Nonetheless, the University of Oxford, whatever those critical mutterings, was a bastion of steadfast support for democracy in Myanmar. The Lady’s old undergraduate college, St Hugh’s, played an especially important role in this regard. The college’s Junior Common Room was, a decade ago, renamed the “Aung San Suu Kyi Room”.

Since her release from house arrest, Oxford has sought to cultivate stronger ties with Myanmar, with two new academic positions named in her honour.

The incumbent Aung San Suu Kyi Senior Research Fellow is Matthew Walton, a leading scholar of Myanmar’s tortured contemporary politics. The Junior Research Fellow, currently Khin Mar Mar Kyi, has a doctorate from my own Australian National University. Together they are creating new momentum in Oxford for the serious study of Southeast Asia.

It is fitting that some of the other universities associated with Daw Aung San Suu Kyi have also developed a range of new activities. The Australian National University, which awarded her an honorary doctorate in November 2013, has generated new initiatives to support what is an increasingly broad range of Myanmar activities, including through our Myanmar Research Centre.
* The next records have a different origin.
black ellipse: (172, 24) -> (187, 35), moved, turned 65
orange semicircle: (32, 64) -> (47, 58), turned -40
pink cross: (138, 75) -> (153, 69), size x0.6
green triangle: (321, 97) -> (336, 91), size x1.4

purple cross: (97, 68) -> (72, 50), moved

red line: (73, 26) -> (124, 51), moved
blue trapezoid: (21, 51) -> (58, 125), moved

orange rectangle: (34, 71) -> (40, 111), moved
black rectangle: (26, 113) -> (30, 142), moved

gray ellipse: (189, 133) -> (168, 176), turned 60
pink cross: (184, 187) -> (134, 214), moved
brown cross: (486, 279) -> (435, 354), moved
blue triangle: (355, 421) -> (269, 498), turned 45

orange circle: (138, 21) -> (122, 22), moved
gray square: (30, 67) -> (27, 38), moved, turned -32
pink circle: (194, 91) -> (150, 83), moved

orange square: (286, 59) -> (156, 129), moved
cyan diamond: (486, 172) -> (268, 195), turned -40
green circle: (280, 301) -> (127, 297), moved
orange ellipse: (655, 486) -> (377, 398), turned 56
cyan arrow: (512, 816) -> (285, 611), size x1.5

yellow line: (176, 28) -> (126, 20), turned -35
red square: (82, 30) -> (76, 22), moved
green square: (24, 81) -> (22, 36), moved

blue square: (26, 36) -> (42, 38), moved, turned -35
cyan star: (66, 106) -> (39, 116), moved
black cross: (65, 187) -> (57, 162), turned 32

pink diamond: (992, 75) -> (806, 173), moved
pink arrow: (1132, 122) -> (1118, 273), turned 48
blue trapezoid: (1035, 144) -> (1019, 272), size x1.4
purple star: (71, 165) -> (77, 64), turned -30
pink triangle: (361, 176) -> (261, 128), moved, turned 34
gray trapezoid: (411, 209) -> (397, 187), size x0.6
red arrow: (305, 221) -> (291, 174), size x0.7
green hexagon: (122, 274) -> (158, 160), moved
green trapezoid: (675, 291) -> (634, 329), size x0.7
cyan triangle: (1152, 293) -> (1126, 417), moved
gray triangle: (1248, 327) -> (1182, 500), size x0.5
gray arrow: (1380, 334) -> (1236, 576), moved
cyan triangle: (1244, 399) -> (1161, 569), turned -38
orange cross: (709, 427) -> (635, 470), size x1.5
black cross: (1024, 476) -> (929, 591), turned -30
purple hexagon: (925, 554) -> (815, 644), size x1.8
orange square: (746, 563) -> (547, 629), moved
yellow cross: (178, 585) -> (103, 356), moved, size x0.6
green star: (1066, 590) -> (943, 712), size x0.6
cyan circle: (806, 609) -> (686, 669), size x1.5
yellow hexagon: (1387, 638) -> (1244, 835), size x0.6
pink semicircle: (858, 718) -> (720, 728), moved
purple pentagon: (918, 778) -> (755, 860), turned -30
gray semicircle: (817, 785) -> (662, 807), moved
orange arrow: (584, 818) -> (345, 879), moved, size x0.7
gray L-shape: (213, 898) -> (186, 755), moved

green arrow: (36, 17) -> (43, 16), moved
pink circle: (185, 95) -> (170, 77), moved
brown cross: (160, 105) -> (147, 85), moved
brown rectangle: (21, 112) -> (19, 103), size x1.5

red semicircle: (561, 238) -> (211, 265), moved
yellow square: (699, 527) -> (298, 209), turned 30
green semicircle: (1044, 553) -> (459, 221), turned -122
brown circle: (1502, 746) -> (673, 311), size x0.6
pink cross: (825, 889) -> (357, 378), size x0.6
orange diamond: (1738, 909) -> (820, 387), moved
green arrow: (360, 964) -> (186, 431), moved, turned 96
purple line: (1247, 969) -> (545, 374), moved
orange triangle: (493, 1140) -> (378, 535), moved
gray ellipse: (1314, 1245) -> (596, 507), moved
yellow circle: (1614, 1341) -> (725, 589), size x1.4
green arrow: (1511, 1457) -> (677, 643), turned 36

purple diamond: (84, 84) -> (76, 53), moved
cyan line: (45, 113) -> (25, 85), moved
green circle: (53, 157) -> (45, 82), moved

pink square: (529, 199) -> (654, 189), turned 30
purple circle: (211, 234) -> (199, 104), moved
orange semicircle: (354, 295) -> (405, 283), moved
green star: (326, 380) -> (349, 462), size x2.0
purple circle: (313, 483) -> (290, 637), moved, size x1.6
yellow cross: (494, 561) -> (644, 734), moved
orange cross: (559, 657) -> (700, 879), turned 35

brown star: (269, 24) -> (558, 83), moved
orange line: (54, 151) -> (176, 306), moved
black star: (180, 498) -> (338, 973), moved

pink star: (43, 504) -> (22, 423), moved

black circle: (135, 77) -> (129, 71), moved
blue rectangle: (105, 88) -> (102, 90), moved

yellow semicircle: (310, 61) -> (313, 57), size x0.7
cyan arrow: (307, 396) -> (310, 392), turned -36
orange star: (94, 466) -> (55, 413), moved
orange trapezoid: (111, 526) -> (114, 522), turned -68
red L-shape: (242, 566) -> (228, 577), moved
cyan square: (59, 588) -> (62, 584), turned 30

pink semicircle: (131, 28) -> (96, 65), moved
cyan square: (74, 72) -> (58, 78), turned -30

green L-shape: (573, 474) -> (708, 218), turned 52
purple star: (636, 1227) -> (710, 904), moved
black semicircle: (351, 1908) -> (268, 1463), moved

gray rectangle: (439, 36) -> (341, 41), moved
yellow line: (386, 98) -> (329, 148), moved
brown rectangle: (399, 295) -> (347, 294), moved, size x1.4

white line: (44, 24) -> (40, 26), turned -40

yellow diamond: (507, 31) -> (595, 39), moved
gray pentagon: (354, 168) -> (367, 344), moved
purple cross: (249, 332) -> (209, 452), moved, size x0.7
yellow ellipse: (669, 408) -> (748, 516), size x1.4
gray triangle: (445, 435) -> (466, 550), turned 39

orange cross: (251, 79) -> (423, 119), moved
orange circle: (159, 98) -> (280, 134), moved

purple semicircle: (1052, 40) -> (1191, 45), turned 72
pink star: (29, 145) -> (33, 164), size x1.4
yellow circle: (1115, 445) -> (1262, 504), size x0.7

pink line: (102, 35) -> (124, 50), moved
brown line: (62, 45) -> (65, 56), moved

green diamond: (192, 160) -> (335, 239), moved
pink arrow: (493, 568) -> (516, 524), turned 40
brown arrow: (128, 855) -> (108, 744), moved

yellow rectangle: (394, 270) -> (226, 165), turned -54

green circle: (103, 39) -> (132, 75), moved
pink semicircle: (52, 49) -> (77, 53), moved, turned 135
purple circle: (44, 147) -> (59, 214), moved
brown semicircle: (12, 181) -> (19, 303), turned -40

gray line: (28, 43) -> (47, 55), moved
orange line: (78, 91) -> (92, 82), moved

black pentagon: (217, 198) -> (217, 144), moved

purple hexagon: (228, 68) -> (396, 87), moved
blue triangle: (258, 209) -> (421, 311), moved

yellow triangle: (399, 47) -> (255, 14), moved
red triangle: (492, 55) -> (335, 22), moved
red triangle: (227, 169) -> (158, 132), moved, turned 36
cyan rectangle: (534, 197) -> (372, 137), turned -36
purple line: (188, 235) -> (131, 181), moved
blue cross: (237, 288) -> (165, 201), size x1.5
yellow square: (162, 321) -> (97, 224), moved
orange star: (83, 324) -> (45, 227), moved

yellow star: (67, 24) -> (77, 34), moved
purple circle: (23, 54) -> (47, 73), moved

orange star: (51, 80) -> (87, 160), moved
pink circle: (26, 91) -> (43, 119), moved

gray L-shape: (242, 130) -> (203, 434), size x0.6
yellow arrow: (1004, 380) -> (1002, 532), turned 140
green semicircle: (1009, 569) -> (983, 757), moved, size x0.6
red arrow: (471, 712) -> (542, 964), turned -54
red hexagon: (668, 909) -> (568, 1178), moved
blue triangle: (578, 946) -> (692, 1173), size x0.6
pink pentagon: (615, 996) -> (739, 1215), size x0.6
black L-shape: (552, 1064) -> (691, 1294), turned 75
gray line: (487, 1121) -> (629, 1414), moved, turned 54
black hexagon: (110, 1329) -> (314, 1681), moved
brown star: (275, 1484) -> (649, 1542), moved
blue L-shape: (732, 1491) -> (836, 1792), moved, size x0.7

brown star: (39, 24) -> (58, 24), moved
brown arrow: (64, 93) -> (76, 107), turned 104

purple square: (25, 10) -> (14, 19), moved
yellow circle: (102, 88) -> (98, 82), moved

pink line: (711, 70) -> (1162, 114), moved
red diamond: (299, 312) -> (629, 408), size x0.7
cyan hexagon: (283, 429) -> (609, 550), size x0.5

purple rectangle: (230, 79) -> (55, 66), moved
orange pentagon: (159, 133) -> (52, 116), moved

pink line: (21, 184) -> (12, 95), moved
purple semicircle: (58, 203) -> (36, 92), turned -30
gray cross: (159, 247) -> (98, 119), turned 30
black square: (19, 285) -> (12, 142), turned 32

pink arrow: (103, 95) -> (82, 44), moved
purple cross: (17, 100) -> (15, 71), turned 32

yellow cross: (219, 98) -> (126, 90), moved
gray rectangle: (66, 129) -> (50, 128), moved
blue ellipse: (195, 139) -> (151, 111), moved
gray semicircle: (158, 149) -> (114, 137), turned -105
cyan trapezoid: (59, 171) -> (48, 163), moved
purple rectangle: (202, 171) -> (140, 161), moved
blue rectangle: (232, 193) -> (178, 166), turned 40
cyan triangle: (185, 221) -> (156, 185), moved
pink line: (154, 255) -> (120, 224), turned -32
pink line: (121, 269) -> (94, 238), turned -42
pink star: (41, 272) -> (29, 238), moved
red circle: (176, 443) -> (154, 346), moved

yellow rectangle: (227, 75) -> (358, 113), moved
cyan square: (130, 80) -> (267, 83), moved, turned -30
Then there are the major injections of financial, administrative and technical support flowing to Myanmar’s universities from the United States, Korea, Japan and Singapore. Many institutions are working hard to re-connect with Myanmar colleagues and support the improvement of local academic conditions.

It all takes time, patience and energy. These emerging academic relationships will benefit from flows of students and staff – to and from Myanmar – to ensure that momentum can build as quickly as possible.

They will also need high-level support from within the NLD. Happily, there is plenty of academic talent and enthusiasm in the party’s ranks. For instance there is Daw Su Su Lwin who has been spearheading the NLD’s education policy formation. She has served as MP in the Pyithu Hluttaw since 2012, and now chairs the parliament’s international relations committee.

It will be a big week for her and her family, with expectations running high that her husband, U Htin Kyaw, will become Myanmar’s next president. His appointment should mean that the NLD has the power to implement their policies and will be seeking to stamp their values on university governance.

An obvious person to lead this high-level effort is U Aung Thu. Trained as a mathematician, the reform-minded former rector of the University of Yangon will be one to watch.

He has previously held positions as rector of Taungoo University and was also a deputy director general of the Department of Higher Education. Earlier in his career, he taught at universities in Yangon, Mandalay, Sagaing and Magwe. Since December he has worked in the three-member NLD transitional committee, seeking to build a sound basis for the new government.

With its long-time support from among student activists, and the involvement of people like U Aung Thu, it makes sense that the NLD will be creative in its effort to bolster Myanmar’s university sector. All around the world, successful democratic governments rely on open and vibrant education systems to provide ideas for today while training the leaders of tomorrow.

Nicholas Farrelly is the director of the Myanmar Research Centre at the Australian National University and co-founder of New Mandala.